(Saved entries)
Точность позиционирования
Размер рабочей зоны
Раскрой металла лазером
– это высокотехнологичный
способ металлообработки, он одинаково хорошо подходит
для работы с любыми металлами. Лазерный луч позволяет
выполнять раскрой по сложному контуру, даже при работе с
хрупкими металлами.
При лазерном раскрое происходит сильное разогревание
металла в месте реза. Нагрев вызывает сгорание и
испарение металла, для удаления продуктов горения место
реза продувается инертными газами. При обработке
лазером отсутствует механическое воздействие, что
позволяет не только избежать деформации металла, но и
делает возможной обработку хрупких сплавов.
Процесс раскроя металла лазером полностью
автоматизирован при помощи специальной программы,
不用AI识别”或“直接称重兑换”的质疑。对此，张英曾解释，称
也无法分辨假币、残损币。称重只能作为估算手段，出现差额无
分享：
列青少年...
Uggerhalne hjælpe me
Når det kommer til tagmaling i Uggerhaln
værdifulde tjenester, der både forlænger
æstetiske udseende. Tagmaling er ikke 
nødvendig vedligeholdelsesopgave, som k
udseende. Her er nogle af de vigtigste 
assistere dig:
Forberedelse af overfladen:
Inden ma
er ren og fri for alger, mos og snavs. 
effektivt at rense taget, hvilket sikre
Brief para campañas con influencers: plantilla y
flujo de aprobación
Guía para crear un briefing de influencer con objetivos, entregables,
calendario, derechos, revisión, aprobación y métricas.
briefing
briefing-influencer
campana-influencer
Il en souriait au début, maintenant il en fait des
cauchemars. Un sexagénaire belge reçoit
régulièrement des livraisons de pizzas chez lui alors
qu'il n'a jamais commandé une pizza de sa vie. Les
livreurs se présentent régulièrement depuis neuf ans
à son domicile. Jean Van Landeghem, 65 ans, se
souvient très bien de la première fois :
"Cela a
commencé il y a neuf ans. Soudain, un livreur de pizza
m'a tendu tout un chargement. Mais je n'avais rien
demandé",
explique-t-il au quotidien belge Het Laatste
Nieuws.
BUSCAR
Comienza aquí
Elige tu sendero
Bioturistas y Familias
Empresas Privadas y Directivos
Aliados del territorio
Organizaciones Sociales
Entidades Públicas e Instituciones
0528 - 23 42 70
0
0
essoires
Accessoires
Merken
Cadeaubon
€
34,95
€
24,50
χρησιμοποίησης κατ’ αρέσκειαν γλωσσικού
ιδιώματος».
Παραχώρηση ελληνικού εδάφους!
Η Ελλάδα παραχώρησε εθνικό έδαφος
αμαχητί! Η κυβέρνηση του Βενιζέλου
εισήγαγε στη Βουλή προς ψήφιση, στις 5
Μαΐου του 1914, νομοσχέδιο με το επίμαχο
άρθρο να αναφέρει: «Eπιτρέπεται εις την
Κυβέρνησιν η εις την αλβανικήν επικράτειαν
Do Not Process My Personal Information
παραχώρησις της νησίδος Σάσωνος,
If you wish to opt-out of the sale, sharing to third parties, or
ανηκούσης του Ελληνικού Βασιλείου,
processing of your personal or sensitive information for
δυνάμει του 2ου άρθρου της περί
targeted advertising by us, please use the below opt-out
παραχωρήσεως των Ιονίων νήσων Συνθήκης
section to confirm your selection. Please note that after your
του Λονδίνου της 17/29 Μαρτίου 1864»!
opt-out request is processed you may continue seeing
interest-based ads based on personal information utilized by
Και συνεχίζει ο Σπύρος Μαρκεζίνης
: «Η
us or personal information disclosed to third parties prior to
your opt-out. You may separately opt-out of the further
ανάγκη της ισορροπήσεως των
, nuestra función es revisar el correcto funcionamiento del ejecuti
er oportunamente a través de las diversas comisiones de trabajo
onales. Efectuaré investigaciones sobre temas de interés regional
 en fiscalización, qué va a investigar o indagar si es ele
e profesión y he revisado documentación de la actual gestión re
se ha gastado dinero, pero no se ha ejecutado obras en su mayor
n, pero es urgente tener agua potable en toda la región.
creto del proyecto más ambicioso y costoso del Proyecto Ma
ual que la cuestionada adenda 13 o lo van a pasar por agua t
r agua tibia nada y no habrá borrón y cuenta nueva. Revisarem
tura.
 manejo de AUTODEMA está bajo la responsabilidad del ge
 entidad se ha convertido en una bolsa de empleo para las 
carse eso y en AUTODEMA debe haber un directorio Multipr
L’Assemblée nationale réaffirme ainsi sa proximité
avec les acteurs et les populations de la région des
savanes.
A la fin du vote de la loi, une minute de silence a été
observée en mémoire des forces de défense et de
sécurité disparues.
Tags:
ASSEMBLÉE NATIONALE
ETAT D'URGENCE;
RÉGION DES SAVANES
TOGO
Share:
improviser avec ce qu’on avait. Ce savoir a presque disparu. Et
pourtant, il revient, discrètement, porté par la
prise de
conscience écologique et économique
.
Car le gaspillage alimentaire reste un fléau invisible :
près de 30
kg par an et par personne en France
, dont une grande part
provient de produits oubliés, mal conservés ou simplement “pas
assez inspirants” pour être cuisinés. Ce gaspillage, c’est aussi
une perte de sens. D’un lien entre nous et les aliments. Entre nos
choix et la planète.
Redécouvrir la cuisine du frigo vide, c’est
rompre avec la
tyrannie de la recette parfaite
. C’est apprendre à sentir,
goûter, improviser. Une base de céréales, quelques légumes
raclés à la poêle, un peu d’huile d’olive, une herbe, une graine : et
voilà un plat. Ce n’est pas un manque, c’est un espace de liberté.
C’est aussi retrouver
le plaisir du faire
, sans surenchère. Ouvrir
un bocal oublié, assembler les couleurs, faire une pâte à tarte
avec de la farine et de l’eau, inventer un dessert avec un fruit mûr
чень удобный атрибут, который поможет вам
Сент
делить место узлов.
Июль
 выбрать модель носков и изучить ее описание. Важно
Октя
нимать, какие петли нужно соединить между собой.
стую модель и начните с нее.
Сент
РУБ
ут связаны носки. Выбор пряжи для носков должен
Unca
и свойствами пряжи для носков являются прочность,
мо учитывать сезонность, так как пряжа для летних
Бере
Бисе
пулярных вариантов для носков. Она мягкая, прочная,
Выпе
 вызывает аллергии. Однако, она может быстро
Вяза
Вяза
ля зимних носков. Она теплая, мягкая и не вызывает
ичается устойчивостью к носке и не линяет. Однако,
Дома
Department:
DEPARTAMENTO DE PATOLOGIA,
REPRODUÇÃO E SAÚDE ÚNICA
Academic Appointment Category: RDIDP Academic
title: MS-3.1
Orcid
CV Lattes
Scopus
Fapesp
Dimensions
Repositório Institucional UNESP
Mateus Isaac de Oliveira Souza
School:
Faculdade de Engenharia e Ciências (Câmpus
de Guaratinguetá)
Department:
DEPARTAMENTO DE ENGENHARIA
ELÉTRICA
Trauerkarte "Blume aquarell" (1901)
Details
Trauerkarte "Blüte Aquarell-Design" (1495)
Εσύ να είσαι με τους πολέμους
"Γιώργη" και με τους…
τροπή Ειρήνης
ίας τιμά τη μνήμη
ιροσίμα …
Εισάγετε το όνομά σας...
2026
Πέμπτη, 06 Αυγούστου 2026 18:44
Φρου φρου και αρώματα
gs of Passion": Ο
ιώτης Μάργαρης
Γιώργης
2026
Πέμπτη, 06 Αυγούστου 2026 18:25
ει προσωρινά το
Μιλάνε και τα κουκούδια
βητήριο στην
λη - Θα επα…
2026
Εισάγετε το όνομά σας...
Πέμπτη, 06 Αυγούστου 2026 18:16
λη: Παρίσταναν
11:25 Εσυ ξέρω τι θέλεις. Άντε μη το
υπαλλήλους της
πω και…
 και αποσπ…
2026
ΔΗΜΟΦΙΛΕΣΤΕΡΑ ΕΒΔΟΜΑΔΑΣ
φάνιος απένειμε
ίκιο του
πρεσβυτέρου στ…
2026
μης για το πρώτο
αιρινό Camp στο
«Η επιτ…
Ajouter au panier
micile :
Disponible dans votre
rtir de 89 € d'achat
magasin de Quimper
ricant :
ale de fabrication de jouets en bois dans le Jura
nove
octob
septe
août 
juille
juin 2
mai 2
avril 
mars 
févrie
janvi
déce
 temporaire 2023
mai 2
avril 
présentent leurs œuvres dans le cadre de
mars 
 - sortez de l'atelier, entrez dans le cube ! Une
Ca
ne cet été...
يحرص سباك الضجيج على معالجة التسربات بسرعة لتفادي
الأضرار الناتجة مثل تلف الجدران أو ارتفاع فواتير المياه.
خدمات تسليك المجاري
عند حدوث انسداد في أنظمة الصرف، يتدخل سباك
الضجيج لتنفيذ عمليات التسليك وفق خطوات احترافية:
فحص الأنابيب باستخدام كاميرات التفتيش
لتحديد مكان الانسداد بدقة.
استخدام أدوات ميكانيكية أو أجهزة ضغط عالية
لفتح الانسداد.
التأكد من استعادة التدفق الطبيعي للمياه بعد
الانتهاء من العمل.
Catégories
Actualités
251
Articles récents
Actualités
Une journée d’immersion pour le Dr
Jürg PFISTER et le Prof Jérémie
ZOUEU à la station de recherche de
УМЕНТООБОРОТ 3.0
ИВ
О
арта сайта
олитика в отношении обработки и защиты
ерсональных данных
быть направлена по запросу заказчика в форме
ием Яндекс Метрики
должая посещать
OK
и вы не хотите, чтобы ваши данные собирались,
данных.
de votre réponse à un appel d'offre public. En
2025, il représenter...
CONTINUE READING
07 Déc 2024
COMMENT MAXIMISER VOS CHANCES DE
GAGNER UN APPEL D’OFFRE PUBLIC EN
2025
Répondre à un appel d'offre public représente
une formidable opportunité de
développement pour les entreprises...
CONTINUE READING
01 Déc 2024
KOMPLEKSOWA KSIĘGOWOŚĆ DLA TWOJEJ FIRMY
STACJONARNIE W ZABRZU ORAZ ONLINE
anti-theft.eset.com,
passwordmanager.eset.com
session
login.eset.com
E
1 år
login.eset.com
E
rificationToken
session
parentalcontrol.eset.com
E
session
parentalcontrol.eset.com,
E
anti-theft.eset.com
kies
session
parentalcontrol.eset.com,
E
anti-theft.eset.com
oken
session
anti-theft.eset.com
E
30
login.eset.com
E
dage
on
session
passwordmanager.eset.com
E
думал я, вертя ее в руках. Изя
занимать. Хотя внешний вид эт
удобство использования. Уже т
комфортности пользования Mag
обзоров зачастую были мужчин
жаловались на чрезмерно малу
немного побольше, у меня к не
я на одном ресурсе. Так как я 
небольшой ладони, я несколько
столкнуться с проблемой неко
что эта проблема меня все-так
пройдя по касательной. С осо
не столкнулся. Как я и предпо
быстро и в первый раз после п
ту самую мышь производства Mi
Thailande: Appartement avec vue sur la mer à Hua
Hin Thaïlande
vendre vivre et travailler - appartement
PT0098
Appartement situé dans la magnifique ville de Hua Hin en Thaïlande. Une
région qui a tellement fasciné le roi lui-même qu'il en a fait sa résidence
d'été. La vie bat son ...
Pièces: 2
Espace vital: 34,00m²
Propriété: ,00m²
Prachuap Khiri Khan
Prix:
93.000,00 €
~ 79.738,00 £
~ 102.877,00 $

→ Exercise description: Filter the entries down to the lines with the word "DEPARTAMENTO" in them, and copy those lines.

→ Your response:
DEPARTAMENTO DE PATOLOGIA,
DEPARTAMENTO DE ENGENHARIA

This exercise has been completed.